Claim: The U.S. must not accept any deal that does not end all Iranian enrichment
Fact: Demanding zero enrichment would derail a deal to secure stringent verification mechanisms. A deal is only as good as its verification mechanisms.
- Verification, not enrichment, is key to ensuring Iran cannot build nuclear weapons. Getting a deal does not mean trusting Iran, it means verifying through stringent inspections.
- The zero-enrichment demand has caused the U.S. to miss major opportunities in the past and bought Iran time to advance their nuclear work. Under the Bush Administration, the U.S. rejected an Iranian proposal that would have limited Iran to 3,000 centrifuges and refused to negotiate while Iran enriched. Now, a decade and countless sanctions later, Iran has 19,000 centrifuges.
- Iran is not going to give up enrichment, which it perceives as its right under the nonproliferation treaty (five other non-nuclear weapons states enrich uranium on their own soil: Argentina, Brazil, Germany, Japan, and the Netherlands).
- Even if Iran were to surrender enrichment, it would provide zero assurance they would actually follow through. It is critical we secure strong verification measures that ensure Iran cannot work to build nuclear weapons, regardless of whether or not they enrich.

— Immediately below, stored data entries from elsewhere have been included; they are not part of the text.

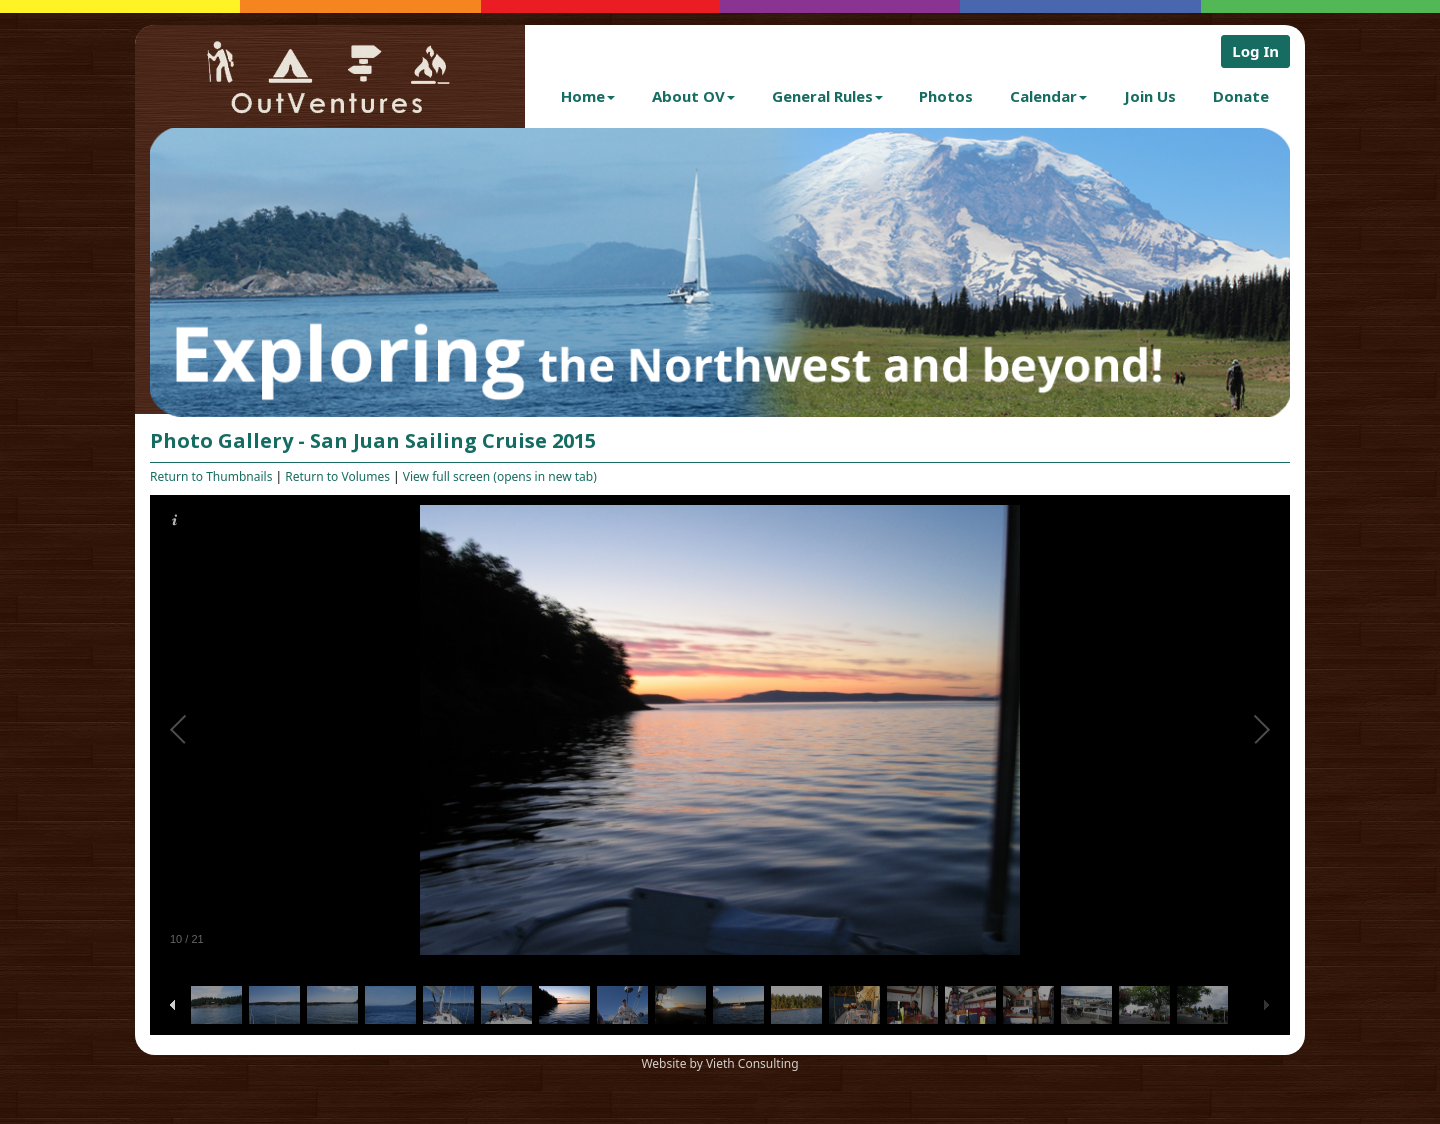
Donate (1241, 96)
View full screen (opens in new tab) (500, 476)
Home (588, 96)
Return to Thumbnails (211, 476)
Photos (946, 96)
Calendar (1048, 96)
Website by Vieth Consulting (719, 1063)
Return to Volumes (337, 476)
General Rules (827, 96)
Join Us (1150, 96)
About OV (693, 96)
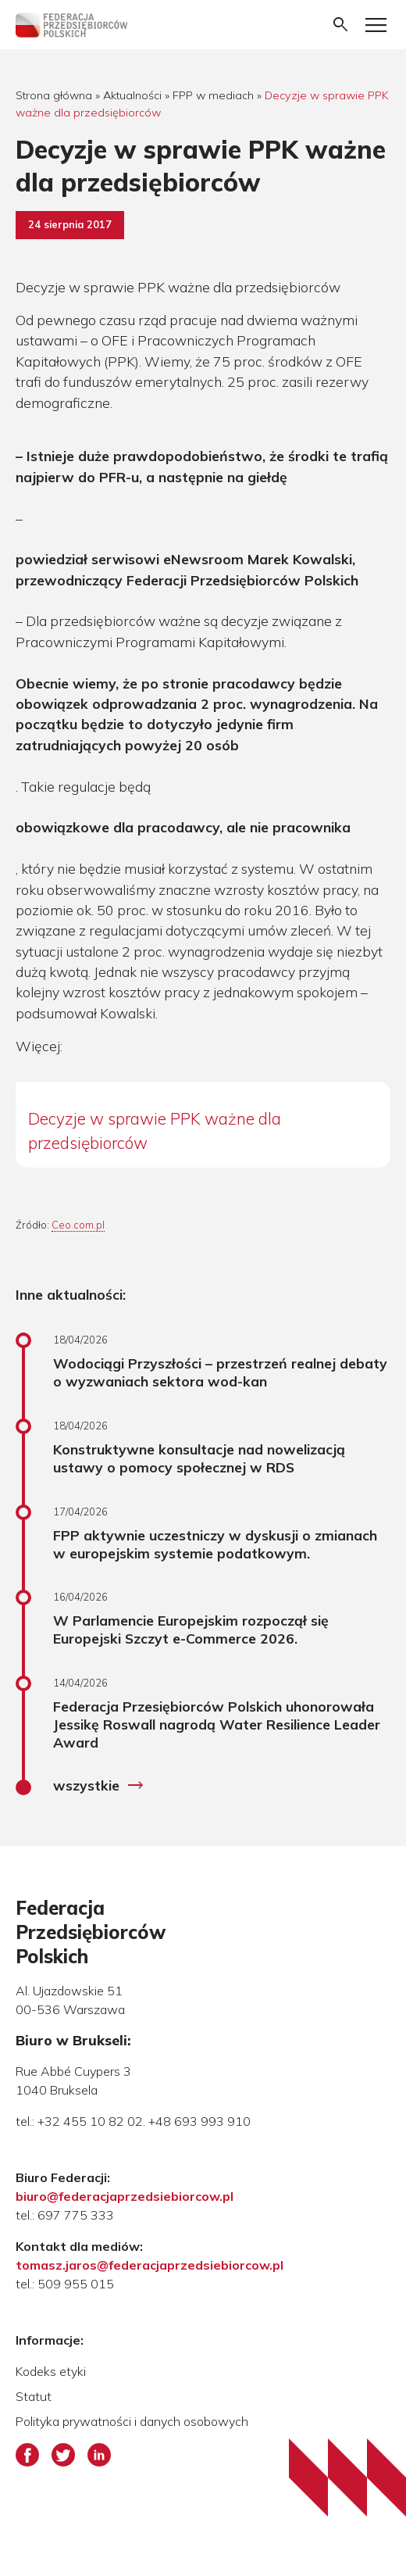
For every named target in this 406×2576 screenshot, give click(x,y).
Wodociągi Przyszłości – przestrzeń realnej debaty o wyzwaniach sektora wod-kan (220, 1372)
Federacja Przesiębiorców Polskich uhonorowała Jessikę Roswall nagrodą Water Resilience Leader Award (216, 1724)
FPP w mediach (213, 95)
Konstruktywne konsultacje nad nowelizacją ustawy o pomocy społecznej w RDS (199, 1458)
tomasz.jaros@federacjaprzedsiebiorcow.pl (149, 2265)
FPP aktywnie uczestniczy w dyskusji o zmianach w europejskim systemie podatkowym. (215, 1544)
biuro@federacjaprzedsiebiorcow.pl (124, 2196)
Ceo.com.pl (78, 1224)
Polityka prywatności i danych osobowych (132, 2421)
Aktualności (132, 95)
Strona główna (54, 95)
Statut (34, 2396)
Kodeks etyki (51, 2371)
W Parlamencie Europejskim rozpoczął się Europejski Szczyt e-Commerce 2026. (191, 1629)
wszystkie (98, 1785)
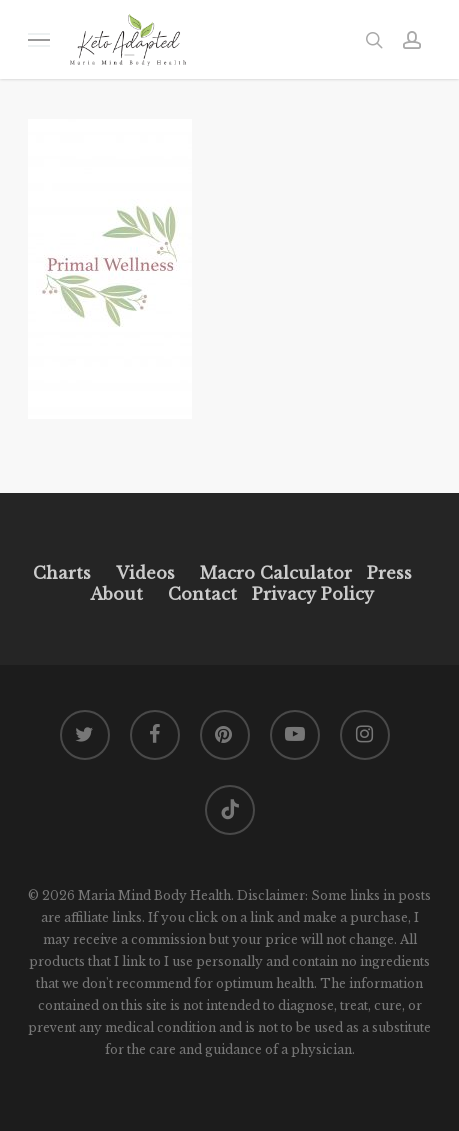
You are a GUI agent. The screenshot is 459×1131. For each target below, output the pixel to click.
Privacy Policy (310, 594)
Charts (62, 573)
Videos (145, 573)
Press (389, 573)
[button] (39, 39)
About (116, 594)
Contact (202, 594)
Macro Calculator (276, 573)
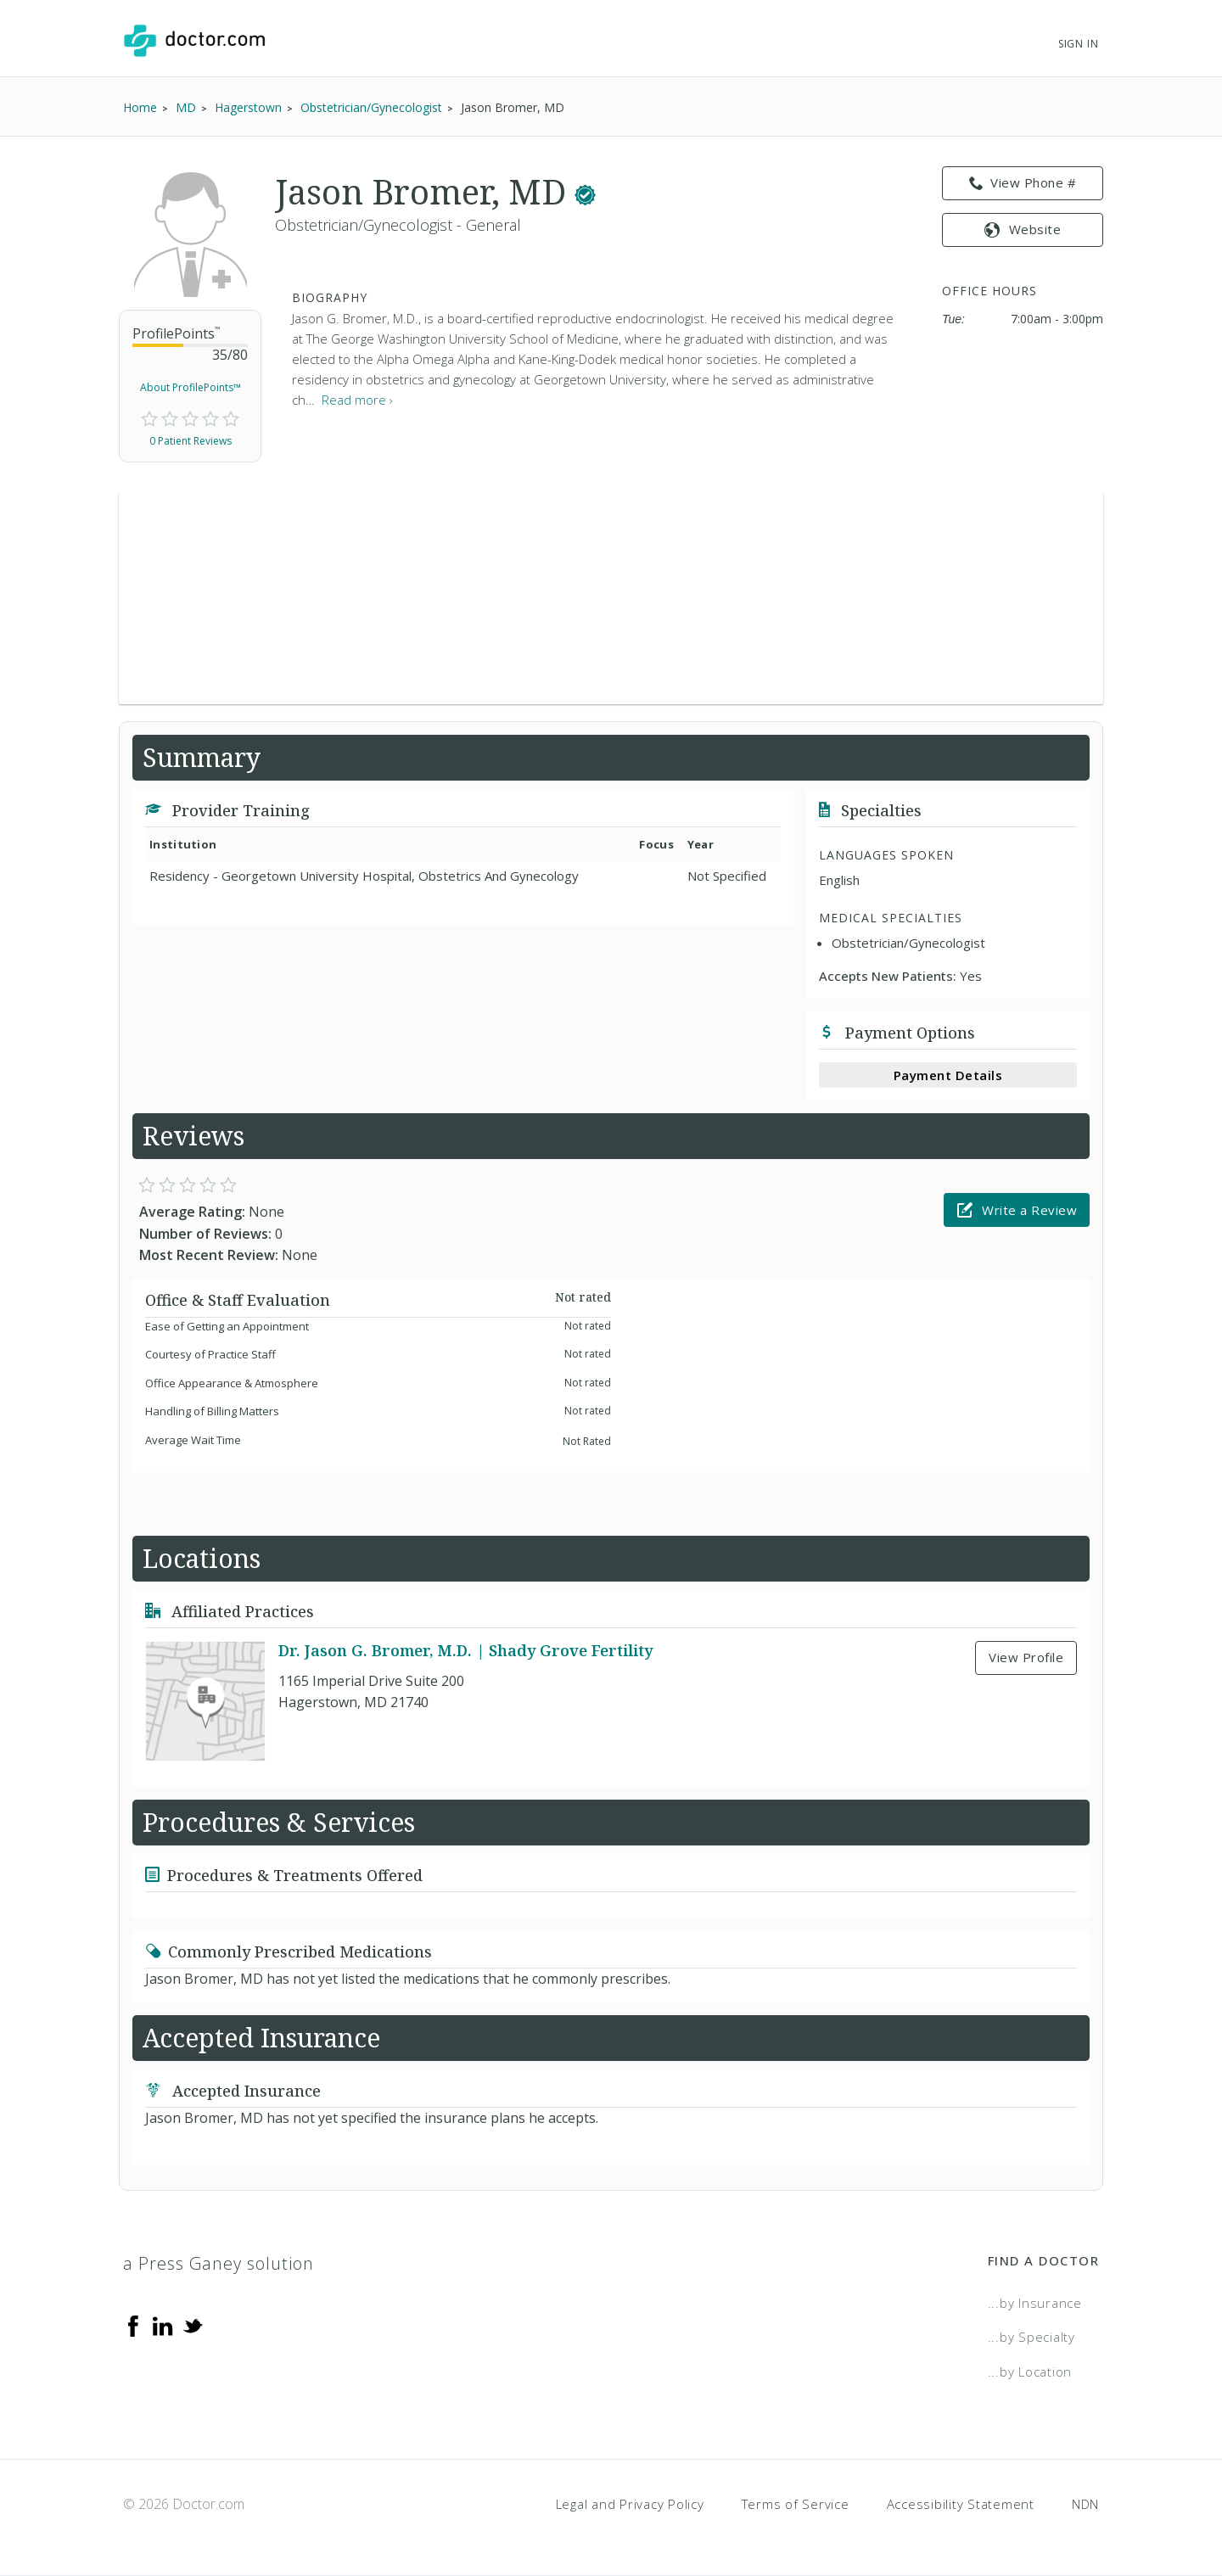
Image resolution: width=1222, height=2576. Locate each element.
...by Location (1030, 2371)
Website (1022, 229)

- We can either demand zero enrichment and get nothing or demand stringent inspections and get restrictions on enrichment and verification to ensure Iran cannot cheat.
Claim: Sanctions are what brought us here, more sanctions will help make sure we reach a final deal
Fact: New sanctions would violate the interim deal. We got the interim deal by lifting sanctions, we will only get a final deal by lifting sanctions.
- Sanctions are supposed to be diplomatic leverage. They don’t “work” when they’re imposed, they work when they have been traded in for concessions.
- The U.S. and Iran have been trapped in a vicious cycle of mutual escalation for the past decade. As the U.S. has added to its leverage by escalating sanctions, Iran added to its own leverage by installing centrifuges and escalating its nuclear program. Piling on more sanctions would collapse the interim deal and put us back into the vicious cycle of escalation.
- If the US violates the interim deal with more sanctions, the Iranians would walk and the international community would walk with them; the deal would unravel and the sanctions would unravel without Iran making a single concession.